Spoilers for first two episodes.

Whether 'America Vandal' was a straight-up satirical commentary on true crime docuseries is a matter up for debate. Given its first season's ambiguous ending and the second season's equally preachy rhetoric at the end, the Netflix documentary of sorts has tackled several social issues that plague modern high school dynamics. But at the same time, its latent core was always ironic: two high school documentarians figuring out a prank plaguing their school and which can pan across anything from drawing penises to pooping all over school property.

So naturally, all that raw intent and thrill to unravel a mystery won us over the way most teen dramas do these days. Joining the league is Netflix's Mexican teen thriller 'Control Z' which brings in the worlds of bullying and harassment to the new age of tech and its many cons following Black Mirror's flagship.

What sets the Mexican series apart is the unironic way all of the action unfolds - making it a more sentimental attempt at a hacker blackmailing students, as opposed to Vandal's brazen irony. And when all fails, it's the possibly complicit protagonist thriving with sheer observant cynicism in a trial that isn't her own is what takes the cake for 'Control Z'.

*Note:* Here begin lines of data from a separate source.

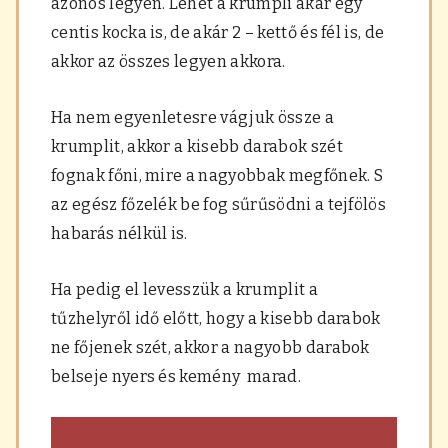
azonos legyen. Lehet a krumpli akár egy
centis kocka is, de akár 2 – kettő és fél is, de
akkor az összes legyen akkora.
Ha nem egyenletesre vágjuk össze a
krumplit, akkor a kisebb darabok szét
fognak főni, mire a nagyobbak megfőnek. S
az egész főzelék be fog sűrűsödni a tejfölös
habarás nélkül is.
Ha pedig el levesszük a krumplit a
tűzhelyről idő előtt, hogy a kisebb darabok
ne főjenek szét, akkor a nagyobb darabok
belseje nyers és kemény marad.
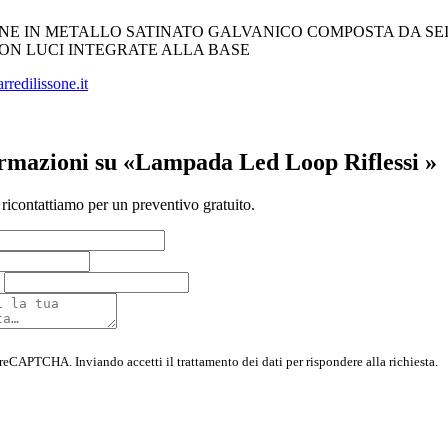
NE IN METALLO SATINATO GALVANICO COMPOSTA DA SEI 
ON LUCI INTEGRATE ALLA BASE
redilissone.it
ormazioni su «Lampada Led Loop Riflessi »
 ricontattiamo per un preventivo gratuito.
 reCAPTCHA. Inviando accetti il trattamento dei dati per rispondere alla richiesta.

There's a unique blend of 90s rom-com into the narrative of 'Control Z' that somehow still works three decades after its inception. In just the first two episodes that were offered for early consideration, the protagonist Sofia can be seen introducing the new kid Javier Williams to their school's hot and elite. The status quo is rampant in the world of 2020 teens, just the way it was in Cher's world in 'Clueless' or even the 2000 phenomenon 'Mean Girls'. But while some things never change in a good way, the alternative is not that uncommon. So instead of girls shaming the quiet kid by her secret anonymous connection with the school hottie, this time it's a hacker aiming to bust all the popular kids by using each other's darkest secrets as leverage, blackmailing them to steal each other's phones and doing the utmost to save their own secret.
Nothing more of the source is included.